(DATA PROVIDED begins)
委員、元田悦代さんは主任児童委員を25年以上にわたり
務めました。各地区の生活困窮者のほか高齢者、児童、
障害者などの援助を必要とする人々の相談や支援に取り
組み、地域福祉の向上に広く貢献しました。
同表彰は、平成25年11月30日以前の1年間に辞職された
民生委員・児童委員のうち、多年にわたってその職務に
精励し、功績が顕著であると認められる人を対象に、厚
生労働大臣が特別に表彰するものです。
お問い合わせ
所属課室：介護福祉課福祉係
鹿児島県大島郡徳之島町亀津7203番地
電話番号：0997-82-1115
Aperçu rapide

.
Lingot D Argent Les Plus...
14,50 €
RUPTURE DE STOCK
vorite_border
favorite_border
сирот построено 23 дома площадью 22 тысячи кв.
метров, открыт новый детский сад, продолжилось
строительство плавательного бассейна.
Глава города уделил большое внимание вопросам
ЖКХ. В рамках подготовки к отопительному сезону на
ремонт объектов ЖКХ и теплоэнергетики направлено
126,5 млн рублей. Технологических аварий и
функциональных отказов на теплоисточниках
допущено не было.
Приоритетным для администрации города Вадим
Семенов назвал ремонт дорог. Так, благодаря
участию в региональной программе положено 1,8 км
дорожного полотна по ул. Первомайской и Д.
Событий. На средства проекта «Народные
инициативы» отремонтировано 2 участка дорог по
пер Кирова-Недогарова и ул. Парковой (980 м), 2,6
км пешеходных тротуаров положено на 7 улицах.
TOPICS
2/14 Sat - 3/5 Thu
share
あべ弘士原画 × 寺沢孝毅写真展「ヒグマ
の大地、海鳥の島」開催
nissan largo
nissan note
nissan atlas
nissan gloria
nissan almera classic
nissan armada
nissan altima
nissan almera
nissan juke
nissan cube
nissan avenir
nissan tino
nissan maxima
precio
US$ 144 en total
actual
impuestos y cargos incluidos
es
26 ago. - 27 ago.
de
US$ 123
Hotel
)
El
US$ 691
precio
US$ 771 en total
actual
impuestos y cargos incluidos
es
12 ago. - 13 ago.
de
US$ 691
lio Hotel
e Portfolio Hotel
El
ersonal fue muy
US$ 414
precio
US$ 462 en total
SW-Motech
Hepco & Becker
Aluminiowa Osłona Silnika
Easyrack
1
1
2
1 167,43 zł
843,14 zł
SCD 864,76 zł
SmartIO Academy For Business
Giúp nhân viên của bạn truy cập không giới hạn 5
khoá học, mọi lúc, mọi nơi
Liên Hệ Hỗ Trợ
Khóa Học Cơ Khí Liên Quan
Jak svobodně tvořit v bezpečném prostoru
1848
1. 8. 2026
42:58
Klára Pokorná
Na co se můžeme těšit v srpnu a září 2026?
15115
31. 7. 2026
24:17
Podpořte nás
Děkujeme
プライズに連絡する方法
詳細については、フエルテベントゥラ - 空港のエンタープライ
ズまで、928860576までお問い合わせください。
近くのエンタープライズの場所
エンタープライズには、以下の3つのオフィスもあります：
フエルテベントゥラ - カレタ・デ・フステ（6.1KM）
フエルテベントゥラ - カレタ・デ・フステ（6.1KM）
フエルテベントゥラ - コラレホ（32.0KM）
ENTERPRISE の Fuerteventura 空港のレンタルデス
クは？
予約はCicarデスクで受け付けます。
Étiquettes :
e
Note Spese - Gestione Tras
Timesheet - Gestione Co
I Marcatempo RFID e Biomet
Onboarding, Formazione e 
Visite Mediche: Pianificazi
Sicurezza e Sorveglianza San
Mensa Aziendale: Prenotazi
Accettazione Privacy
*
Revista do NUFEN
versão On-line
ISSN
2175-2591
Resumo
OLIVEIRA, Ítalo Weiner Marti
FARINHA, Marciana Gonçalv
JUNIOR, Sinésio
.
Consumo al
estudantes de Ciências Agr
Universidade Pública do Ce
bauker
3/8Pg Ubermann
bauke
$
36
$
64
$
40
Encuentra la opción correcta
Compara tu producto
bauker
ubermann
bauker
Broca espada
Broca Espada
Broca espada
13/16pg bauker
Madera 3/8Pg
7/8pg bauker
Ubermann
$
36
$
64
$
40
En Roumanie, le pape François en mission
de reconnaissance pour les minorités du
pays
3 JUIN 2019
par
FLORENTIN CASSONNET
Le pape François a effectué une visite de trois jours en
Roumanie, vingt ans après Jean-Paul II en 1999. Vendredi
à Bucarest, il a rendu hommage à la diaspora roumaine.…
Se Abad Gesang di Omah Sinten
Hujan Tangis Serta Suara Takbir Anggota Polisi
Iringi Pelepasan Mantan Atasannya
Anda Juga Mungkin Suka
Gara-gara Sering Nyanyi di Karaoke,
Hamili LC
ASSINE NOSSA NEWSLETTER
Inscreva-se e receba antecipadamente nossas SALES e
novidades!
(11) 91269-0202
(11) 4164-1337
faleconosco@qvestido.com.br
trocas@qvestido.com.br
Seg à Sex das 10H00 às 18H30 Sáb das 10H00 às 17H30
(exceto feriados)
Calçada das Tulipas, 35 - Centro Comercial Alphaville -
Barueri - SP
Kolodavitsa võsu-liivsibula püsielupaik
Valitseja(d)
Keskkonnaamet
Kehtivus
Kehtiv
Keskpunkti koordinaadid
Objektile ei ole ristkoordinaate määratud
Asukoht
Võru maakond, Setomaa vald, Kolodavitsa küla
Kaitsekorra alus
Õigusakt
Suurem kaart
(DATA PROVIDED ends)
● **TASK OBJECTIVE**:
From the listing above, pick out every line containing "qvestido".

● **EXERCISE RESULT**:
faleconosco@qvestido.com.br
trocas@qvestido.com.br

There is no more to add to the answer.